September 11, 2017 | Tracie Ohlsen
Is a 20 percent down payment still the best financial decision?
You've most likely heard the rule: Save  for a 20-percent down payment before you buy a home. The logic behind saving 20% is solid, as it shows that you have the financial discipline and stability to save for a long-term goal. It also helps you get favorable rates from lenders.

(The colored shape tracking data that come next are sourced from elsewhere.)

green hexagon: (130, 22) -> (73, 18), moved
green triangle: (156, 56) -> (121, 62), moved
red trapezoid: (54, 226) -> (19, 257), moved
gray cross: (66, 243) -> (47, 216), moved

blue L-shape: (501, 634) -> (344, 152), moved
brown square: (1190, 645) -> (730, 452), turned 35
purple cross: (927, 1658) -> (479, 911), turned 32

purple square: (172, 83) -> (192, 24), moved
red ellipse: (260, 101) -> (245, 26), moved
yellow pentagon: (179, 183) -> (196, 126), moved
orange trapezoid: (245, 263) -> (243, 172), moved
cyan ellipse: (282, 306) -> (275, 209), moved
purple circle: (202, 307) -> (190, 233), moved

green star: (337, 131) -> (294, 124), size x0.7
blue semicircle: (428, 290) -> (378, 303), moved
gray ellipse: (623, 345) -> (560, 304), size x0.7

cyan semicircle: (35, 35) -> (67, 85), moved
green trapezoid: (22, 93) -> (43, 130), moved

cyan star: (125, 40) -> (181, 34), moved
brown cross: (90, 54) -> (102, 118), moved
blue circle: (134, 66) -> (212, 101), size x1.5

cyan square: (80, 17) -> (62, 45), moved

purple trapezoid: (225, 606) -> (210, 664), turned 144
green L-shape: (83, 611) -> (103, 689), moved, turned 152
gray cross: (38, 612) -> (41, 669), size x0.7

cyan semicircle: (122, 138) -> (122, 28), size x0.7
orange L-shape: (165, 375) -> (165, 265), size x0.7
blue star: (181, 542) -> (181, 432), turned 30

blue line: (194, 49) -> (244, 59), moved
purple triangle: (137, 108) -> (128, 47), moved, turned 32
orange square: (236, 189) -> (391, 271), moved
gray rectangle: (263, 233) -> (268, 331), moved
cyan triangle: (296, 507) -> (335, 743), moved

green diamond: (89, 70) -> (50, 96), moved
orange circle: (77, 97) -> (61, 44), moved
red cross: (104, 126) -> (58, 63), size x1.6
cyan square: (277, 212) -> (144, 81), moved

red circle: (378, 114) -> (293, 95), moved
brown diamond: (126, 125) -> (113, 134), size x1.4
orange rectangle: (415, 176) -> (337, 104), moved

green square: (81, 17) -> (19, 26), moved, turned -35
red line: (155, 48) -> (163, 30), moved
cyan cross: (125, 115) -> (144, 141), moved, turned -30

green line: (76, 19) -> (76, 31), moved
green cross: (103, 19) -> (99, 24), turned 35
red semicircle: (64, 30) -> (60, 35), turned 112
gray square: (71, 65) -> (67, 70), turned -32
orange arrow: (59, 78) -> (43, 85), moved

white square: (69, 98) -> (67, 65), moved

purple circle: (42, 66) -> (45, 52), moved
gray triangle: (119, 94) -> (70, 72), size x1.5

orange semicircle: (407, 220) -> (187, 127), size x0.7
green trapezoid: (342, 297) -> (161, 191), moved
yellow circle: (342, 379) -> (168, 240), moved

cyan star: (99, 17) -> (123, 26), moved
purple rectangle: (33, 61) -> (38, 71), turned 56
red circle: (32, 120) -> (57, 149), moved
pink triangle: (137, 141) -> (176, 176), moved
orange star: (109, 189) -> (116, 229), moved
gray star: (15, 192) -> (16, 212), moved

But there can actually be financial benefits to putting down a small down payment-as low as 3%-rather than parting with so much cash up front, even is you have the money available.
The Downside
The downsides of a small down payment are pretty well known. You'll have to pay Private Mortgage Insurance for years, and the lower your down payment, the more you'll pay. You'll also be offered a lesser loan amount the borrowers who have a 20% down payment, which will eliminate some homes from your search.
The Upside
The national average for home appreciation is about 5%. The appreciation is independent from your home payment, so whether you put down 20% or 3%, the increase in equity is the same. If you're looking at your home as an investment, putting down a smaller amount can lead to a higher return on investment, while also leaving more of your savings free for home repairs, upgrades, or other investment opportunities.
The Happy Medium
Of course, your home payment options aren't binary. Most borrowers can find some common ground between the security of a traditional 20% and an investment-focused, small down payment. Your trusted real estate professional can provide some answers as you explore your financing options.